Thinking like a programmer

So, a while ago, I asked some programmers who were learning English from me what people least understood about programming. (Because, who cares what they could learn from me, I’m about what I can learn from them!)

The answer I got surprised me. They said that people just didn’t get how well you had to understand a subject to write a good program to support it. In their cases, they wrote software to automate some parts of a civil engineer’s job and felt burdened by what they’d learned about civil engineering. “I was never interested in it,” on of them said, “and now, whenever I pull onto the autobahn, I check if the on ramp is banked the way it should be. Because that’s the part of the code I wrote.”

Coding, for them, wound up being like teaching English for me: learning about all kind of interesting things that you wouldn’t have otherwise learned, but not always completely content with the list of things they were learning.

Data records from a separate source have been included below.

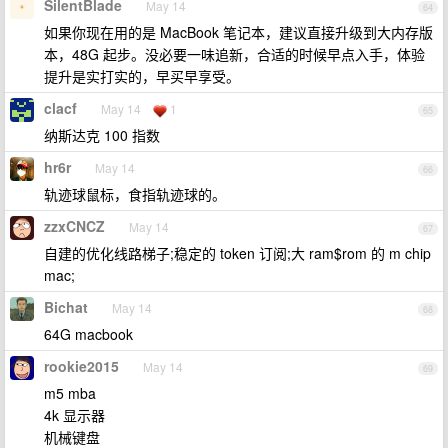
SilentBlade
May 14
64
如果你现在用的是 MacBook 笔记本，建议直接升级到大内存版
本，48G 起步。没必要一味追新，合适的时候早点入手，体验
提升是实打实的，早买早享受。
clacf
May 14
1
65
纳斯达克 100 指数
hr6r
May 14
66
轨迹球鼠标，食指轨迹球的。
zzxCNCZ
May 14
67
自建的优化线路梯子;稳定的 token 订阅;大 ram$rom 的 m chip
mac;
Bichat
May 14
68
64G macbook
rookie2015
May 14
69
m5 mba
4k 显示器
机械键盘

“And it changes the way you think.” Quickly followed that example. “You start seeing everything in algorithms, in steps. And making things efficient.”

“I can’t watch my wife work at home.” The other chimed in, “she does things wrong.” When I gave him a quizzical look, he said “she adds steps to things that she doesn’t need to add steps to, like cooking.”

The conversation that followed was wide-ranging, from three guys in a room talking about their wives (we didn’t say anything bad, honey, I swear!) to the actual topic at hand. My takeaway, though, was that they were so obsessed with brevity and efficiency in their work, that it started leaking out into their day-to-day life.

The idea is simple: they were writing code that had to be executed in ‘real time’ (the user shouldn’t feel like she ever had to wait) and so it had to be as few steps as possible. After all, a lot of what they did was write stuff that would be applied to a lot of different data points. So, if you can skip two or three steps — in a process that’s going to be repeated a thousand or more times each time the user alters her plans — you’re reducing the risk of the software seeming laggy.

So, naturally, opening the coffee and putting the open container next to the coffee maker seemed like an extra step to them: why wouldn’t you first get the filter ready and then skip the steps of putting down and picking up the coffee? If you were making a thousand pots of coffee per morning, you probably would.

I’ve spent quite a bit of time in my Python playground of late, and I’ve enjoyed most of it. In case you’re wondering, I haven’t reached the point in my programming life where my obsession with speed leaves me criticizing my wife. It’s just lead me to the point where I can barely stand to see myself work.

I don’t pretend to be able to point to any recording of the words in quotes above. And nothing said in the conversation I’m writing about would have been said in especially good English. I’m just going for the gist. I doubt that either of the programmers, were they to read this, would feel misrepresented.